Task requirements =
Word for word, repeat every record.

─── Input for this task

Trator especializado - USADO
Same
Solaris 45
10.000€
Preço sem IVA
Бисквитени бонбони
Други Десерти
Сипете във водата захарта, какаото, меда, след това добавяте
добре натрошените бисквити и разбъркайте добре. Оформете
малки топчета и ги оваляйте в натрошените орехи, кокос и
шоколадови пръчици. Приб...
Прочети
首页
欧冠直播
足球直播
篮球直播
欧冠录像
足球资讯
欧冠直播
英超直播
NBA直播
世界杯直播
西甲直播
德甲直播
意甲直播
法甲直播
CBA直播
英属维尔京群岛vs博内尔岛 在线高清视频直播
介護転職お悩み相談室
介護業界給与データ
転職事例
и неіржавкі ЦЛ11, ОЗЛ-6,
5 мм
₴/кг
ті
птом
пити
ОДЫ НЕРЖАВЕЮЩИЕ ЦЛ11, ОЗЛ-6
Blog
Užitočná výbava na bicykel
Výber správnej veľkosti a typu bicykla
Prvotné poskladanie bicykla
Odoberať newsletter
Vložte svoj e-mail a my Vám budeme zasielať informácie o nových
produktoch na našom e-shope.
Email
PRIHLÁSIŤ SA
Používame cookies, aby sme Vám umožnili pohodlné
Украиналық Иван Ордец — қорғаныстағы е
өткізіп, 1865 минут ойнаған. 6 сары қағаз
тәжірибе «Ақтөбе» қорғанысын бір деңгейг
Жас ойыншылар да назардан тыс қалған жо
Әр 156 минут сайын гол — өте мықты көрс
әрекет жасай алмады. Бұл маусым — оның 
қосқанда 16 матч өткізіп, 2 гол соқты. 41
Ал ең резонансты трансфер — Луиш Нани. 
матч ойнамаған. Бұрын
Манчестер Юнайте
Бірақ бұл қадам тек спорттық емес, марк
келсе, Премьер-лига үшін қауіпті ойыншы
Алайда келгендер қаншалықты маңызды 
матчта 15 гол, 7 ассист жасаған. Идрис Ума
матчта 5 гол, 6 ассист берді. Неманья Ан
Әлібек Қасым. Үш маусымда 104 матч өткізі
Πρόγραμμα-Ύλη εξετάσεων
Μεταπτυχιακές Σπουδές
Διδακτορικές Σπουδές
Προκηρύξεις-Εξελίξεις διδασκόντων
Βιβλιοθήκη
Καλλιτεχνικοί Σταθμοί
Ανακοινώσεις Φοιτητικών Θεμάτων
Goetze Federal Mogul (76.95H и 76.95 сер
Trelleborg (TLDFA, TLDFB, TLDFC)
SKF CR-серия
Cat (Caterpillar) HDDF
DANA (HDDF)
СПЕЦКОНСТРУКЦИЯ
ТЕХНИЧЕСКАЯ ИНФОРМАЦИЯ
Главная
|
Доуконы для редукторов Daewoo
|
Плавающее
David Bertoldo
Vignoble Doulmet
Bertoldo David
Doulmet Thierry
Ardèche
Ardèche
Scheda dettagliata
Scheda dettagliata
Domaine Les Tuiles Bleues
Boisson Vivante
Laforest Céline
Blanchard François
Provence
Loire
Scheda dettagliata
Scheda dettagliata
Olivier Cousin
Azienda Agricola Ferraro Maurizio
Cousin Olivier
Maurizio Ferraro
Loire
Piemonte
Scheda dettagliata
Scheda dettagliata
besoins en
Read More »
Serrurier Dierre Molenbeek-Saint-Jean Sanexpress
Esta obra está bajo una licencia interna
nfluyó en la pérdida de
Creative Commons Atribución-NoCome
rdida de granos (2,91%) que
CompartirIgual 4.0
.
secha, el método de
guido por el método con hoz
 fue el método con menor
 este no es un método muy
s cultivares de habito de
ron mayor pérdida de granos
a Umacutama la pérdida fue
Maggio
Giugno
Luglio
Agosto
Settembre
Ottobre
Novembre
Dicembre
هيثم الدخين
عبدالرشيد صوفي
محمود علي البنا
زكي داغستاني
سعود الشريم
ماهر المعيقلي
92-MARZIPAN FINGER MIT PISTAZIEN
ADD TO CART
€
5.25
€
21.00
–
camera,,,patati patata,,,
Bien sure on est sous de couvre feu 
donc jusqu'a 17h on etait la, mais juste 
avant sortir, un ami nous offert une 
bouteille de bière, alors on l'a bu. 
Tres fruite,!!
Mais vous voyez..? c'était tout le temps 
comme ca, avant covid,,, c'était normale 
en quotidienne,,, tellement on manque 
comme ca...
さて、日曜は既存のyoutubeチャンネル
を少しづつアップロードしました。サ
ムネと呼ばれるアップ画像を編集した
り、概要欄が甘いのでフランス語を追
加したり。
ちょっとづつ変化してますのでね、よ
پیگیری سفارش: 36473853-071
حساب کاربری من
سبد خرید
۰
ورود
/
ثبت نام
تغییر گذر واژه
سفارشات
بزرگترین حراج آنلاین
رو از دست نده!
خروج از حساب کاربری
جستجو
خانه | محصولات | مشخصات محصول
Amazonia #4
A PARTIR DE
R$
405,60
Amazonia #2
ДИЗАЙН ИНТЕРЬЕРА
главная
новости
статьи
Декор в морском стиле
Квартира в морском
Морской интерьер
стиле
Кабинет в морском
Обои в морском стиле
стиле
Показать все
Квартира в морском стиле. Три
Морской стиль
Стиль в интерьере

──────

Answer below =
Trator especializado - USADO
Same
Solaris 45
10.000€
Preço sem IVA
Бисквитени бонбони
Други Десерти
Сипете във водата захарта, какаото, меда, след това добавяте
добре натрошените бисквити и разбъркайте добре. Оформете
малки топчета и ги оваляйте в натрошените орехи, кокос и
шоколадови пръчици. Приб...
Прочети
首页
欧冠直播
足球直播
篮球直播
欧冠录像
足球资讯
欧冠直播
英超直播
NBA直播
世界杯直播
西甲直播
德甲直播
意甲直播
法甲直播
CBA直播
英属维尔京群岛vs博内尔岛 在线高清视频直播
介護転職お悩み相談室
介護業界給与データ
転職事例
и неіржавкі ЦЛ11, ОЗЛ-6,
5 мм
₴/кг
ті
птом
пити
ОДЫ НЕРЖАВЕЮЩИЕ ЦЛ11, ОЗЛ-6
Blog
Užitočná výbava na bicykel
Výber správnej veľkosti a typu bicykla
Prvotné poskladanie bicykla
Odoberať newsletter
Vložte svoj e-mail a my Vám budeme zasielať informácie o nových
produktoch na našom e-shope.
Email
PRIHLÁSIŤ SA
Používame cookies, aby sme Vám umožnili pohodlné
Украиналық Иван Ордец — қорғаныстағы е
өткізіп, 1865 минут ойнаған. 6 сары қағаз
тәжірибе «Ақтөбе» қорғанысын бір деңгейг
Жас ойыншылар да назардан тыс қалған жо
Әр 156 минут сайын гол — өте мықты көрс
әрекет жасай алмады. Бұл маусым — оның 
қосқанда 16 матч өткізіп, 2 гол соқты. 41
Ал ең резонансты трансфер — Луиш Нани. 
матч ойнамаған. Бұрын
Манчестер Юнайте
Бірақ бұл қадам тек спорттық емес, марк
келсе, Премьер-лига үшін қауіпті ойыншы
Алайда келгендер қаншалықты маңызды 
матчта 15 гол, 7 ассист жасаған. Идрис Ума
матчта 5 гол, 6 ассист берді. Неманья Ан
Әлібек Қасым. Үш маусымда 104 матч өткізі
Πρόγραμμα-Ύλη εξετάσεων
Μεταπτυχιακές Σπουδές
Διδακτορικές Σπουδές
Προκηρύξεις-Εξελίξεις διδασκόντων
Βιβλιοθήκη
Καλλιτεχνικοί Σταθμοί
Ανακοινώσεις Φοιτητικών Θεμάτων
Goetze Federal Mogul (76.95H и 76.95 сер
Trelleborg (TLDFA, TLDFB, TLDFC)
SKF CR-серия
Cat (Caterpillar) HDDF
DANA (HDDF)
СПЕЦКОНСТРУКЦИЯ
ТЕХНИЧЕСКАЯ ИНФОРМАЦИЯ
Главная
|
Доуконы для редукторов Daewoo
|
Плавающее
David Bertoldo
Vignoble Doulmet
Bertoldo David
Doulmet Thierry
Ardèche
Ardèche
Scheda dettagliata
Scheda dettagliata
Domaine Les Tuiles Bleues
Boisson Vivante
Laforest Céline
Blanchard François
Provence
Loire
Scheda dettagliata
Scheda dettagliata
Olivier Cousin
Azienda Agricola Ferraro Maurizio
Cousin Olivier
Maurizio Ferraro
Loire
Piemonte
Scheda dettagliata
Scheda dettagliata
besoins en
Read More »
Serrurier Dierre Molenbeek-Saint-Jean Sanexpress
Esta obra está bajo una licencia interna
nfluyó en la pérdida de
Creative Commons Atribución-NoCome
rdida de granos (2,91%) que
CompartirIgual 4.0
.
secha, el método de
guido por el método con hoz
 fue el método con menor
 este no es un método muy
s cultivares de habito de
ron mayor pérdida de granos
a Umacutama la pérdida fue
Maggio
Giugno
Luglio
Agosto
Settembre
Ottobre
Novembre
Dicembre
هيثم الدخين
عبدالرشيد صوفي
محمود علي البنا
زكي داغستاني
سعود الشريم
ماهر المعيقلي
92-MARZIPAN FINGER MIT PISTAZIEN
ADD TO CART
€
5.25
€
21.00
–
camera,,,patati patata,,,
Bien sure on est sous de couvre feu 
donc jusqu'a 17h on etait la, mais juste 
avant sortir, un ami nous offert une 
bouteille de bière, alors on l'a bu. 
Tres fruite,!!
Mais vous voyez..? c'était tout le temps 
comme ca, avant covid,,, c'était normale 
en quotidienne,,, tellement on manque 
comme ca...
さて、日曜は既存のyoutubeチャンネル
を少しづつアップロードしました。サ
ムネと呼ばれるアップ画像を編集した
り、概要欄が甘いのでフランス語を追
加したり。
ちょっとづつ変化してますのでね、よ
پیگیری سفارش: 36473853-071
حساب کاربری من
سبد خرید
۰
ورود
/
ثبت نام
تغییر گذر واژه
سفارشات
بزرگترین حراج آنلاین
رو از دست نده!
خروج از حساب کاربری
جستجو
خانه | محصولات | مشخصات محصول
Amazonia #4
A PARTIR DE
R$
405,60
Amazonia #2
ДИЗАЙН ИНТЕРЬЕРА
главная
новости
статьи
Декор в морском стиле
Квартира в морском
Морской интерьер
стиле
Кабинет в морском
Обои в морском стиле
стиле
Показать все
Квартира в морском стиле. Три
Морской стиль
Стиль в интерьере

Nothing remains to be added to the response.